#### WORK ORDER:
Look for the line with "учительской мамина коллега." in the entries below, then extract that line and all lines after it exactly, with pictures left out.

··· DATASET RECORDS ···

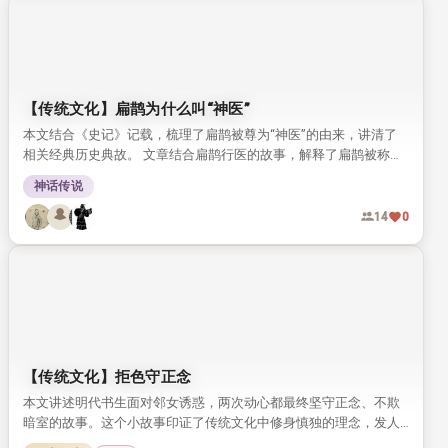
【传统文化】扁鹊为什么叫“神医”
本文结合《史记》记载，梳理了扁鹊被尊为“神医”的由来，讲清了
相关经典历史典故。 文章结合扁鹊行医的故事，解释了扁鹊被称为
神医的原因，也探讨了后世难出这类神医的根源。
神话传说
14
0
【传统文化】拒色守正念
本文讲述明代书生面对邻女诱惑，两次动心都最终坚守正念、不欺
暗室的故事。这个小故事印证了传统文化中修身慎独的理念，发人
深省。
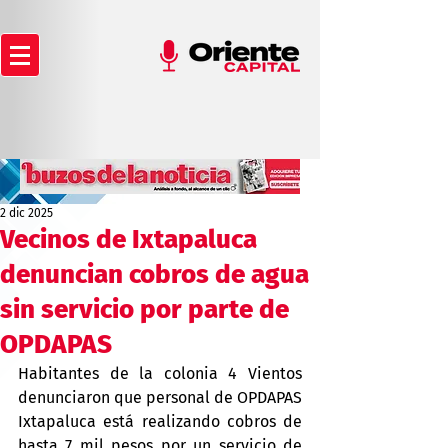
2 dic 2025
Vecinos de Ixtapaluca
denuncian cobros de agua
sin servicio por parte de
OPDAPAS
Habitantes de la colonia 4 Vientos 
denunciaron que personal de OPDAPAS 
Ixtapaluca está realizando cobros de 
hasta 7 mil pesos por un servicio de 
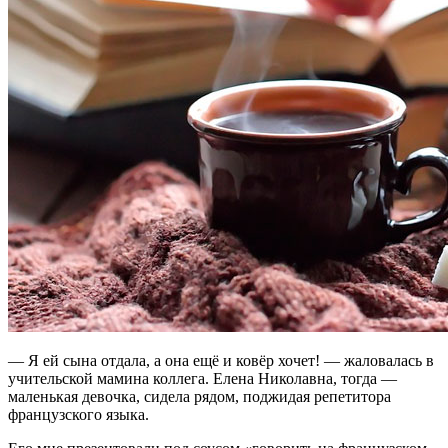
— Я ей сына отдала, а она ещё и ковёр хочет! — жаловалась в
учительской мамина коллега. Елена Николавна, тогда —
маленькая девочка, сидела рядом, поджидая репетитора
французского языка.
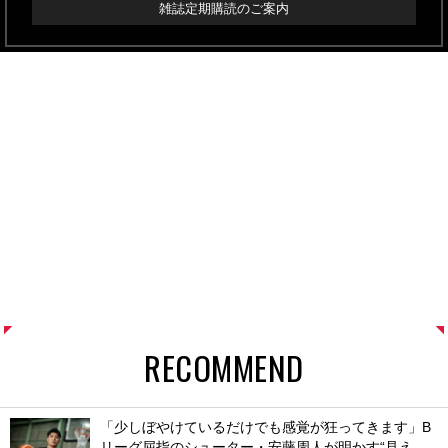
雑誌定期購読のご案内
RECOMMEND
「少しぼやけているだけでも感覚が狂ってきます」B
リーグ屈指のシューター・安藤周人が明かす“見え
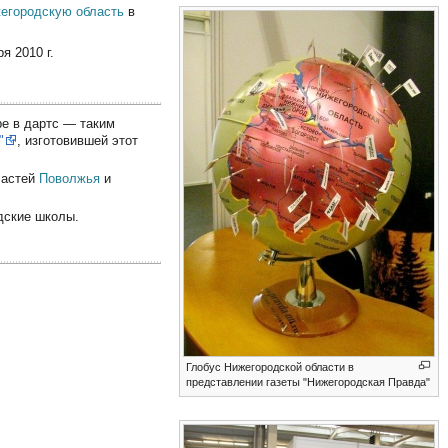
егородскую область
в
я 2010 г.
е в дартс — таким
"
, изготовившей этот
частей
Поволжья
и
дские школы.
Глобус Нижегородской области в
представлении газеты "Нижегородская Правда"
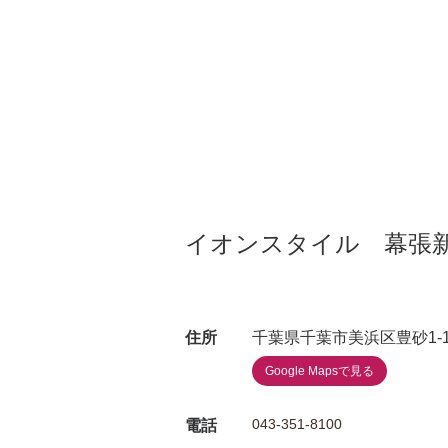
イオンスタイル 幕張
住所
千葉県千葉市美浜区豊砂1-
Google Mapsで見る
043-351-8100
電話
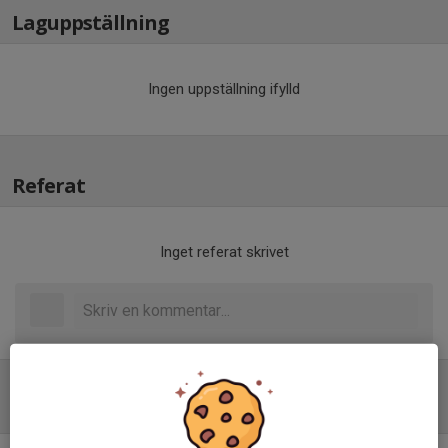
Laguppställning
Ingen uppställning ifylld
Referat
Inget referat skrivet
Tabell
(från everysport)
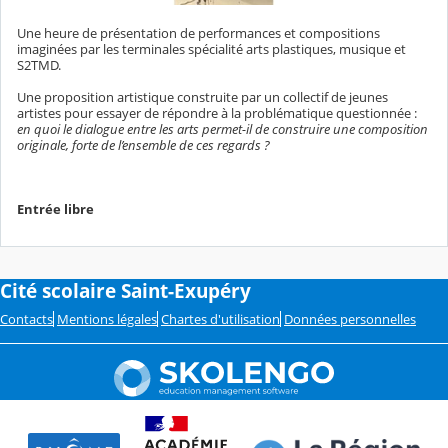
Une heure de présentation de performances et compositions
imaginées par les terminales spécialité arts plastiques, musique et
S2TMD.
Une proposition artistique construite par un collectif de jeunes
artistes pour essayer de répondre à la problématique questionnée :
en quoi le dialogue entre les arts permet-il de construire une composition
originale, forte de l’ensemble de ces regards ?
Entrée libre
Cité scolaire Saint-Exupéry
Contacts
Mentions légales
Chartes d'utilisation
Données personnelles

···

#### ANSWER SECTION:
учительской мамина коллега. Елена Николавна, тогда —
маленькая девочка, сидела рядом, поджидая репетитора
французского языка.
雑誌定期購読のご案内
RECOMMEND
「少しぼやけているだけでも感覚が狂ってきます」B
リーグ屈指のシューター・安藤周人が明かす“見え
егородскую область
в
я 2010 г.
е в дартс — таким
"
, изготовившей этот
частей
Поволжья
и
дские школы.
Глобус Нижегородской области в
представлении газеты "Нижегородская Правда"
イオンスタイル 幕張
住所
千葉県千葉市美浜区豊砂1-
Google Mapsで見る
043-351-8100
電話
Laguppställning
Ingen uppställning ifylld
Referat
Inget referat skrivet
Tabell
(från everysport)
Une heure de présentation de performances et compositions
imaginées par les terminales spécialité arts plastiques, musique et
S2TMD.
Une proposition artistique construite par un collectif de jeunes
artistes pour essayer de répondre à la problématique questionnée :
en quoi le dialogue entre les arts permet-il de construire une composition
originale, forte de l’ensemble de ces regards ?
Entrée libre
Cité scolaire Saint-Exupéry
Contacts
Mentions légales
Chartes d'utilisation
Données personnelles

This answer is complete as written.